Saved entries
====================

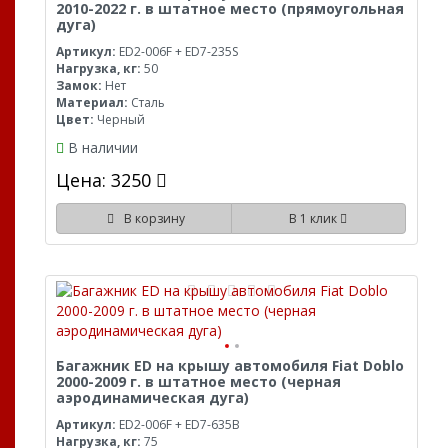
2010-2022 г. в штатное место (прямоугольная
дуга)
Артикул:
ED2-006F + ED7-235S
Нагрузка, кг:
50
Замок:
Нет
Материал:
Сталь
Цвет:
Черный
В наличии
Цена: 3250
В корзину
В 1 клик
Багажник ED на крышу автомобиля Fiat Doblo
2000-2009 г. в штатное место (черная
аэродинамическая дуга)
Артикул:
ED2-006F + ED7-635B
Нагрузка, кг:
75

====================

Repeat all of the entries above word for word and omit the pictures.

• Result of this task:
2010-2022 г. в штатное место (прямоугольная
дуга)
Артикул:
ED2-006F + ED7-235S
Нагрузка, кг:
50
Замок:
Нет
Материал:
Сталь
Цвет:
Черный
В наличии
Цена: 3250
В корзину
В 1 клик
Багажник ED на крышу автомобиля Fiat Doblo
2000-2009 г. в штатное место (черная
аэродинамическая дуга)
Артикул:
ED2-006F + ED7-635B
Нагрузка, кг:
75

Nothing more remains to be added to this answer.